Copy exactly the lines of the data below, beginning with the line with "слугу з постачання" and ending with the line with "5 дней назад". Pictures are to be omitted.

Collected data:
============================================================

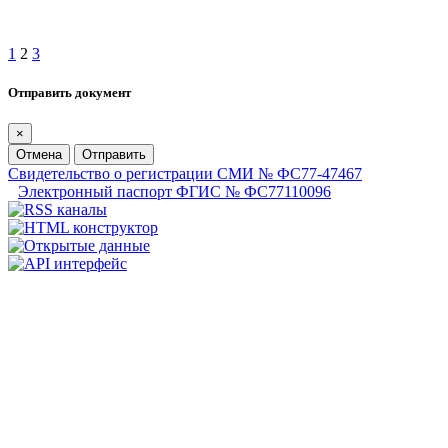
1
2
3
Отправить документ
×
Отмена
Отправить
Свидетельство о регистрации СМИ № ФС77-47467
Электронный паспорт ФГИС № ФС77110096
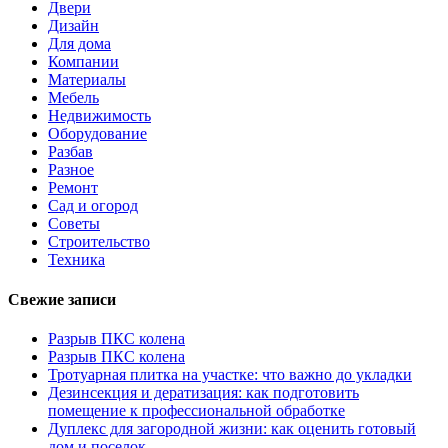
Двери
Дизайн
Для дома
Компании
Материалы
Мебель
Недвижимость
Оборудование
Разбав
Разное
Ремонт
Сад и огород
Советы
Строительство
Техника
Свежие записи
Разрыв ПКС колена
Разрыв ПКС колена
Тротуарная плитка на участке: что важно до укладки
Дезинсекция и дератизация: как подготовить
помещение к профессиональной обработке
Дуплекс для загородной жизни: как оценить готовый
дом и поселок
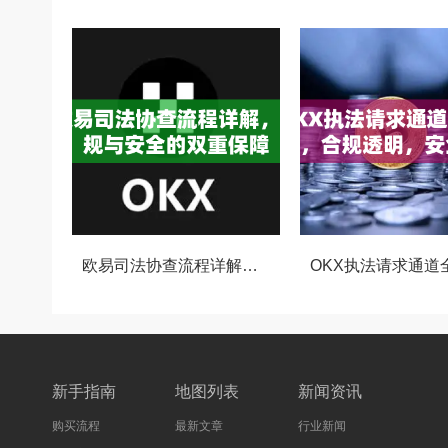
欧易司法协查流程详解，合规与安全的双重保障
新手指南
地图列表
新闻资讯
购买流程
最新文章
行业新闻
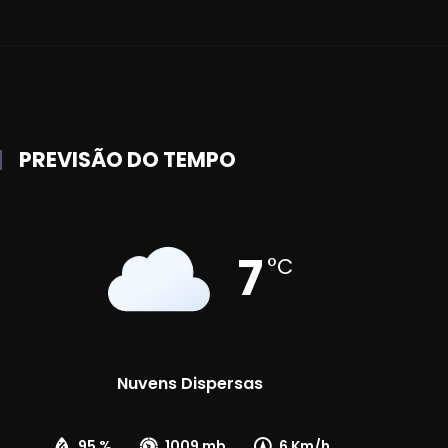
PREVISÃO DO TEMPO
7
°C
Nuvens Dispersas
95 %
1009 mb
6 Km/h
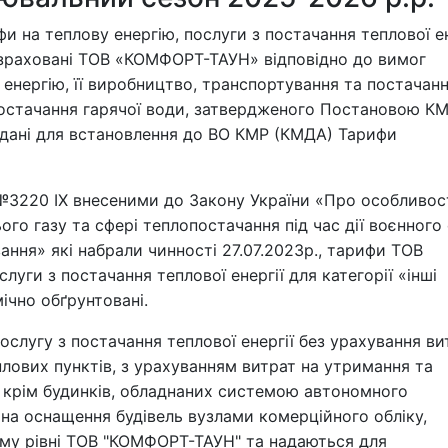
и на теплову енергію, послуги з постачання теплової ен
озраховані ТОВ «КОМФОРТ-ТАУН» відповідно до вимог
енергію, її виробництво, транспортування та постачанн
 постачання гарячої води, затвердженого Постановою КМ
 надані для встановлення до ВО КМР (КМДА) Тарифи
ку №3220 IX внесеними до Закону України «Про особливо
го газу та сфері теплопостачання під час дії воєнного
ання» які набрали чинності 27.07.2023р., тарифи ТОВ
уги з постачання теплової енергії для категорії «інші
чно обґрунтовані.
слугу з постачання теплової енергії без урахування ви
лових пунктів, з урахуванням витрат на утримання та
, крім будинків, обладнаних системою автономного
 на оснащення будівель вузлами комерційного обліку,
ому рівні ТОВ "КОМФОРТ-ТАУН" та надаються для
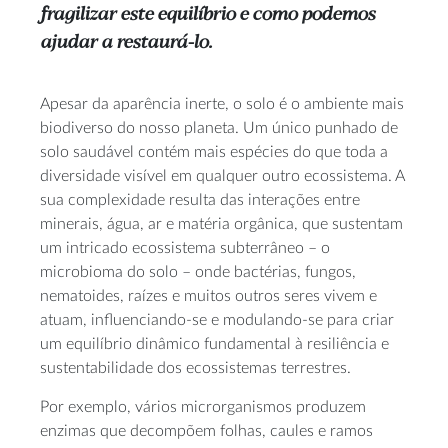
fragilizar este equilíbrio e como podemos
ajudar a restaurá-lo.
Apesar da aparência inerte, o solo é o ambiente mais
biodiverso do nosso planeta. Um único punhado de
solo saudável contém mais espécies do que toda a
diversidade visível em qualquer outro ecossistema. A
sua complexidade resulta das interações entre
minerais, água, ar e matéria orgânica, que sustentam
um intricado ecossistema subterrâneo – o
microbioma do solo – onde bactérias, fungos,
nematoides, raízes e muitos outros seres vivem e
atuam, influenciando-se e modulando-se para criar
um equilíbrio dinâmico fundamental à resiliência e
sustentabilidade dos ecossistemas terrestres.
Por exemplo, vários microrganismos produzem
enzimas que decompõem folhas, caules e ramos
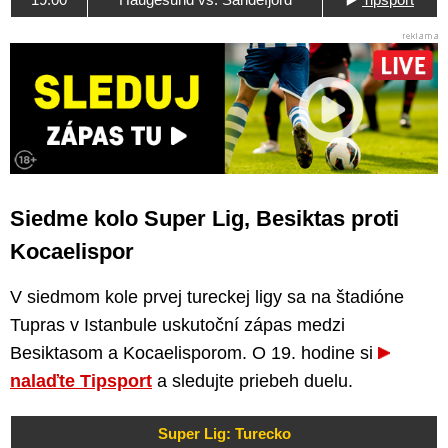
Siedme kolo Super Lig, Besiktas proti
Kocaelispor
V siedmom kole prvej tureckej ligy sa na štadióne
Tupras v Istanbule uskutoční zápas medzi
Besiktasom a Kocaelisporom. O 19. hodine si
nalaďte Tipsport
a sledujte priebeh duelu.
Super Lig: Turecko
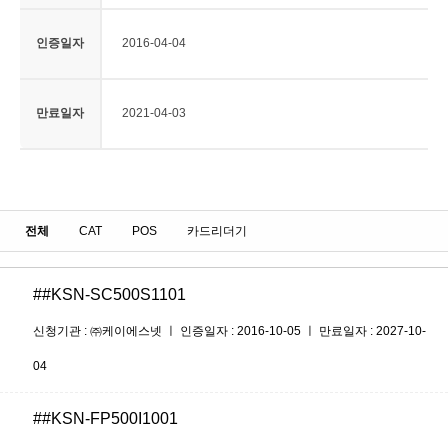
인증일자
2016-04-04
만료일자
2021-04-03
전체
CAT
POS
카드리더기
##KSN-SC500S1101
신청기관 : ㈜케이에스넷 ㅣ 인증일자 : 2016-10-05 ㅣ 만료일자 : 2027-10-
04
##KSN-FP500I1001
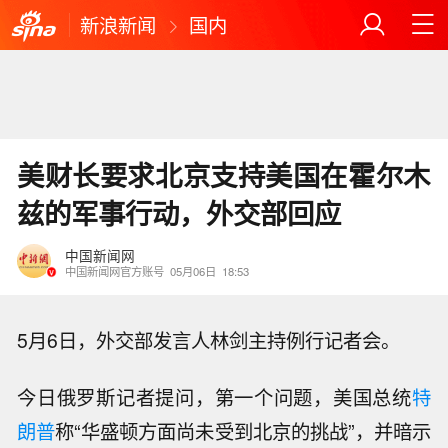
新浪新闻
国内
美财长要求北京支持美国在霍尔木
兹的军事行动，外交部回应
中国新闻网
中国新闻网官方账号
05月06日
18:53
5月6日，外交部发言人林剑主持例行记者会。
今日俄罗斯记者提问，第一个问题，美国总统
特
朗普
称“华盛顿方面尚未受到北京的挑战”，并暗示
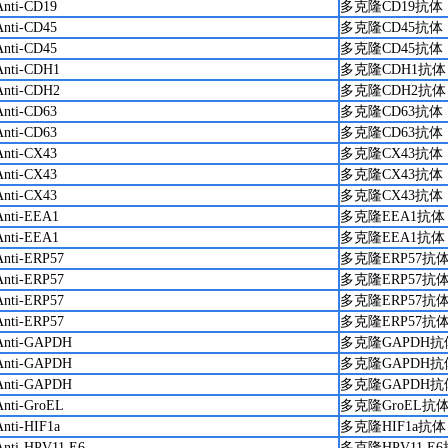
Anti-CD19
多克隆CD19抗体
Anti-CD45
多克隆CD45抗体
Anti-CD45
多克隆CD45抗体
Anti-CDH1
多克隆CDH1抗体
Anti-CDH2
多克隆CDH2抗体
Anti-CD63
多克隆CD63抗体
Anti-CD63
多克隆CD63抗体
Anti-CX43
多克隆CX43抗体
Anti-CX43
多克隆CX43抗体
Anti-CX43
多克隆CX43抗体
Anti-EEA1
多克隆EEA1抗体
Anti-EEA1
多克隆EEA1抗体
Anti-ERP57
多克隆ERP57抗
Anti-ERP57
多克隆ERP57抗
Anti-ERP57
多克隆ERP57抗
Anti-ERP57
多克隆ERP57抗
Anti-GAPDH
多克隆GAPDH抗
Anti-GAPDH
多克隆GAPDH抗
Anti-GAPDH
多克隆GAPDH抗
Anti-GroEL
多克隆GroEL抗
Anti-HIF1a
多克隆HIF1a抗体
Anti-HPV11 E6
多克隆HPV11 E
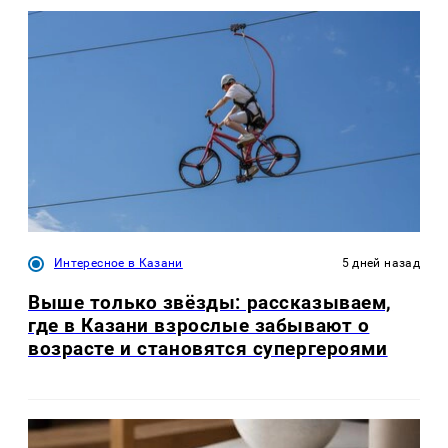
Интересное в Казани
5 дней назад
Выше только звёзды: рассказываем,
где в Казани взрослые забывают о
возрасте и становятся супергероями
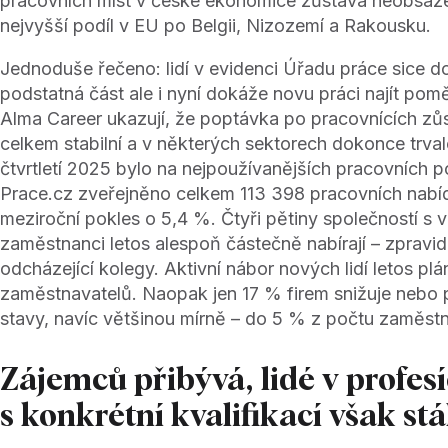
pracovních míst v české ekonomice zůstává neobsazen
nejvyšší podíl v EU po Belgii, Nizozemí a Rakousku.
Jednoduše řečeno: lidí v evidenci Úřadu práce sice d
podstatná část ale i nyní dokáže novu práci najít pom
Alma Career ukazují, že poptávka po pracovnících zů
celkem stabilní a v některých sektorech dokonce trva
čtvrtletí 2025 bylo na nejpoužívanějších pracovních p
Prace.cz zveřejněno celkem 113 398 pracovních nabíde
meziroční pokles o 5,4 %. Čtyři pětiny společností s v
zaměstnanci letos alespoň částečně nabírají – zpravid
odcházející kolegy. Aktivní nábor nových lidí letos plán
zaměstnavatelů. Naopak jen 17 % firem snižuje nebo p
stavy, navíc většinou mírně – do 5 % z počtu zaměs
Zájemců přibývá, lidé v profes
s konkrétní kvalifikací však stá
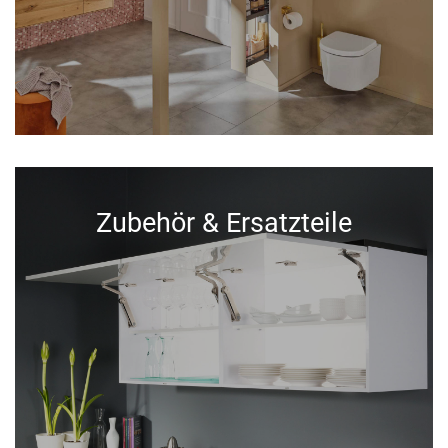
Zubehör & Ersatzteile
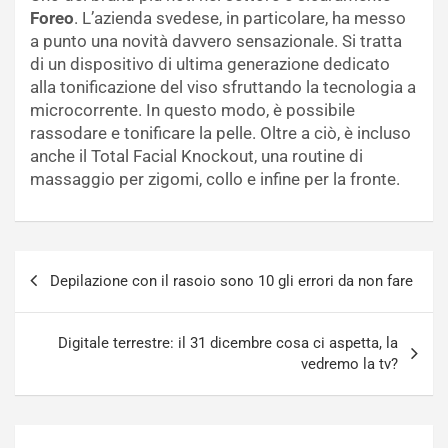
Foreo
. L’azienda svedese, in particolare, ha messo
a punto una novità davvero sensazionale. Si tratta
di un dispositivo di ultima generazione dedicato
alla tonificazione del viso sfruttando la tecnologia a
microcorrente. In questo modo, è possibile
rassodare e tonificare la pelle. Oltre a ciò, è incluso
anche il Total Facial Knockout, una routine di
massaggio per zigomi, collo e infine per la fronte.
Navigazione
Depilazione con il rasoio sono 10 gli errori da non fare
articoli
Digitale terrestre: il 31 dicembre cosa ci aspetta, la
vedremo la tv?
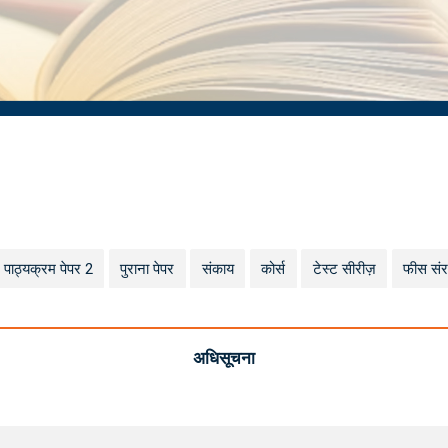
पाठ्यक्रम पेपर 2
पुराना पेपर
संकाय
कोर्स
टेस्ट सीरीज़
फीस सं
अधिसूचना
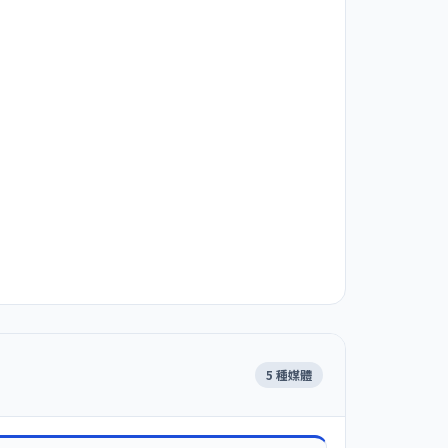
5 種媒體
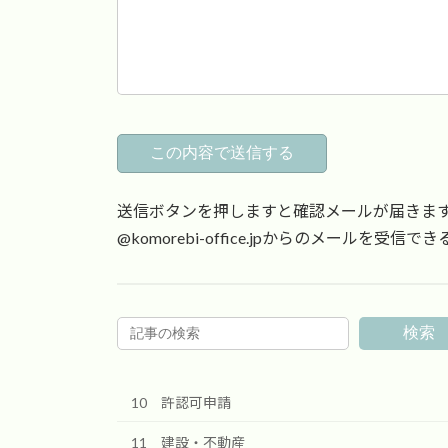
送信ボタンを押しますと確認メールが届きま
@komorebi-office.jpからのメールを
検索
10 許認可申請
11 建設・不動産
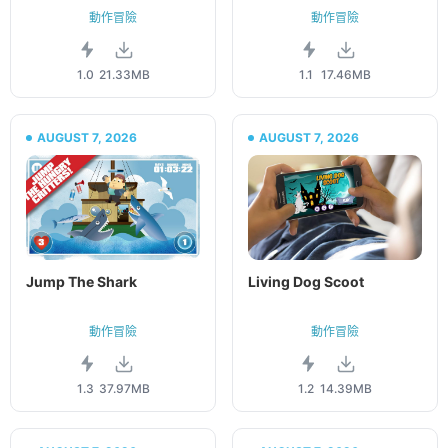
動作冒險
動作冒險
1.0
21.33MB
1.1
17.46MB
AUGUST 7, 2026
AUGUST 7, 2026
Jump The Shark
Living Dog Scoot
動作冒險
動作冒險
1.3
37.97MB
1.2
14.39MB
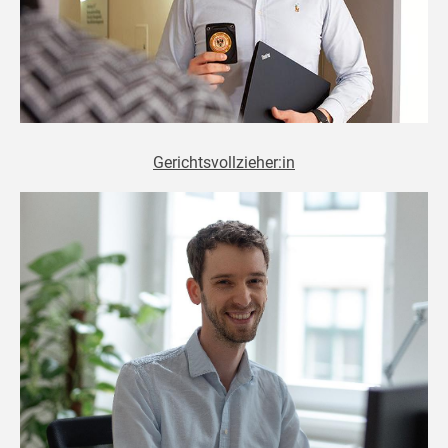
Gerichtsvollzieher:in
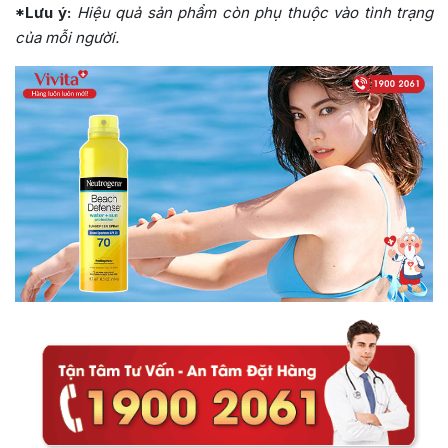
*Lưu ý:
Hiệu quả sản phẩm còn phụ thuộc vào tình trạng
của mỗi người.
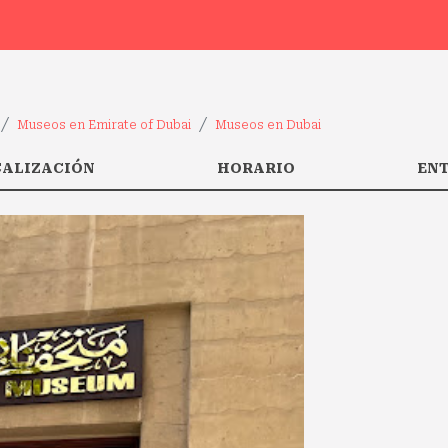
Museos en Emirate of Dubai
Museos en Dubai
CALIZACIÓN
HORARIO
EN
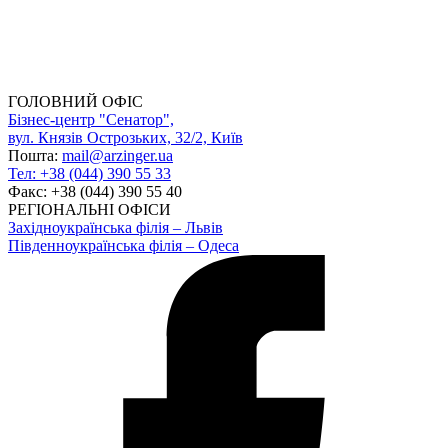
ГОЛОВНИЙ ОФІС
Бізнес-центр "Сенатор",
вул. Князів Острозьких, 32/2, Київ
Пошта:
mail@arzinger.ua
Тел: +38 (044) 390 55 33
Факс: +38 (044) 390 55 40
РЕГІОНАЛЬНІ ОФІСИ
Західноукраїнська філія – Львів
Південноукраїнська філія – Одеса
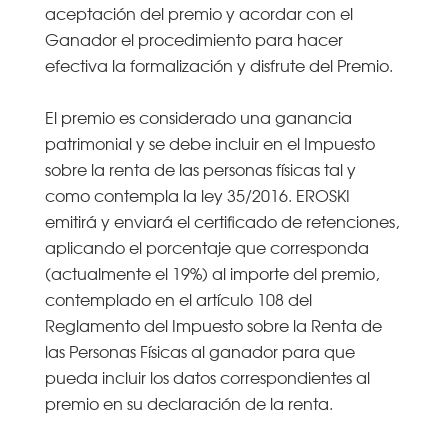
aceptación del premio y acordar con el
Ganador el procedimiento para hacer
efectiva la formalización y disfrute del Premio.
El premio es considerado una ganancia
patrimonial y se debe incluir en el Impuesto
sobre la renta de las personas físicas tal y
como contempla la ley 35/2016. EROSKI
emitirá y enviará el certificado de retenciones,
aplicando el porcentaje que corresponda
(actualmente el 19%) al importe del premio,
contemplado en el artículo 108 del
Reglamento del Impuesto sobre la Renta de
las Personas Físicas al ganador para que
pueda incluir los datos correspondientes al
premio en su declaración de la renta.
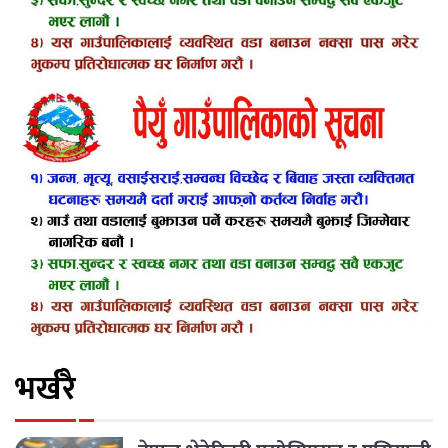
भर्खरै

============================================================

# Solution for this exercise
слугу з постачання теплової енергії без урахування ви
лових пунктів, з урахуванням витрат на утримання та
, крім будинків, обладнаних системою автономного
 на оснащення будівель вузлами комерційного обліку,
ому рівні ТОВ "КОМФОРТ-ТАУН" та надаються для
fragilizar este equilíbrio e como podemos
ajudar a restaurá-lo.
Apesar da aparência inerte, o solo é o ambiente mais
biodiverso do nosso planeta. Um único punhado de
solo saudável contém mais espécies do que toda a
diversidade visível em qualquer outro ecossistema. A
sua complexidade resulta das interações entre
minerais, água, ar e matéria orgânica, que sustentam
um intricado ecossistema subterrâneo – o
microbioma do solo – onde bactérias, fungos,
nematoides, raízes e muitos outros seres vivem e
atuam, influenciando-se e modulando-se para criar
um equilíbrio dinâmico fundamental à resiliência e
sustentabilidade dos ecossistemas terrestres.
Por exemplo, vários microrganismos produzem
enzimas que decompõem folhas, caules e ramos
Siedme kolo Super Lig, Besiktas proti
Kocaelispor
V siedmom kole prvej tureckej ligy sa na štadióne
Tupras v Istanbule uskutoční zápas medzi
Besiktasom a Kocaelisporom. O 19. hodine si
nalaďte Tipsport
a sledujte priebeh duelu.
Super Lig: Turecko
인증일자
2016-04-04
만료일자
2021-04-03
전체
CAT
POS
카드리더기
##KSN-SC500S1101
신청기관 : ㈜케이에스넷 ㅣ 인증일자 : 2016-10-05 ㅣ 만료일자 : 2027-10-
04
##KSN-FP500I1001
新浪新闻
国内
美财长要求北京支持美国在霍尔木
兹的军事行动，外交部回应
中国新闻网
中国新闻网官方账号
05月06日
18:53
5月6日，外交部发言人林剑主持例行记者会。
今日俄罗斯记者提问，第一个问题，美国总统
特
朗普
称“华盛顿方面尚未受到北京的挑战”，并暗示
Anti-CD19
多克隆CD19抗体
Anti-CD45
多克隆CD45抗体
Anti-CD45
多克隆CD45抗体
Anti-CDH1
多克隆CDH1抗体
Anti-CDH2
多克隆CDH2抗体
Anti-CD63
多克隆CD63抗体
Anti-CD63
多克隆CD63抗体
Anti-CX43
多克隆CX43抗体
Anti-CX43
多克隆CX43抗体
Anti-CX43
多克隆CX43抗体
Anti-EEA1
多克隆EEA1抗体
Anti-EEA1
多克隆EEA1抗体
Anti-ERP57
多克隆ERP57抗
Anti-ERP57
多克隆ERP57抗
Anti-ERP57
多克隆ERP57抗
Anti-ERP57
多克隆ERP57抗
Anti-GAPDH
多克隆GAPDH抗
Anti-GAPDH
多克隆GAPDH抗
Anti-GAPDH
多克隆GAPDH抗
Anti-GroEL
多克隆GroEL抗
Anti-HIF1a
多克隆HIF1a抗体
Anti-HPV11 E6
多克隆HPV11 E
Интересное в Казани
5 дней назад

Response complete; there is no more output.